AIM OF THE TASK → Find every line below where the word "America" occurs, then give how many you found and nothing else.

DATA SHOWN →
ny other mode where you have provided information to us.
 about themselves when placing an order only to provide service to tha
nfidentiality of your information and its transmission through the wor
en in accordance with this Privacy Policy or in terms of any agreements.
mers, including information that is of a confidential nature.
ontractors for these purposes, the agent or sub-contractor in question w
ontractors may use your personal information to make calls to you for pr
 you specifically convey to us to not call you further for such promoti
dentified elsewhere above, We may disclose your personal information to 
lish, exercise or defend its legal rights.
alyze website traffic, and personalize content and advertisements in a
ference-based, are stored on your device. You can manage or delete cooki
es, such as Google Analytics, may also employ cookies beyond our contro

==

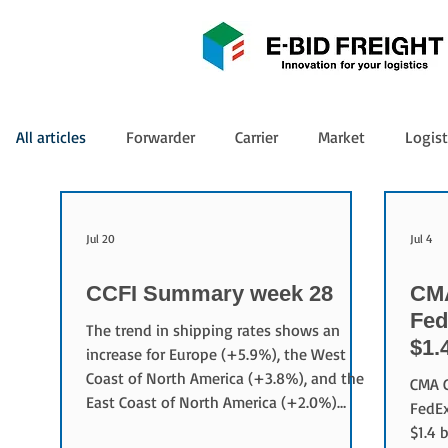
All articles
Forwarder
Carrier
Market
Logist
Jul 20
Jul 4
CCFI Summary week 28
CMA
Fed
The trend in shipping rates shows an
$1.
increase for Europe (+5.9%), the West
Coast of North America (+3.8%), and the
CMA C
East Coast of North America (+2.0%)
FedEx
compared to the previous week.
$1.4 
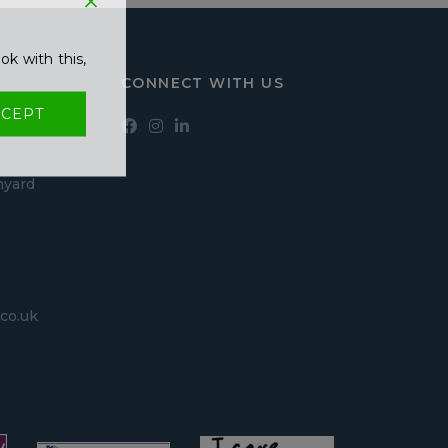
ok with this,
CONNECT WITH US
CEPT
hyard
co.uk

---

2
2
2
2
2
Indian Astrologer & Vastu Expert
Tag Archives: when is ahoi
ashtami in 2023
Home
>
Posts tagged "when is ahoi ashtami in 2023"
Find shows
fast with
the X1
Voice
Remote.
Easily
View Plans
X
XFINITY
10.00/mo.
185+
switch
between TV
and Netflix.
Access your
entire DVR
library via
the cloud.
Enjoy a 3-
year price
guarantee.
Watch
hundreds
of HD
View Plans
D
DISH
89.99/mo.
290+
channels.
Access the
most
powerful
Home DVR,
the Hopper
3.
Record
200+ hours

EXPECTED OUTPUT → 2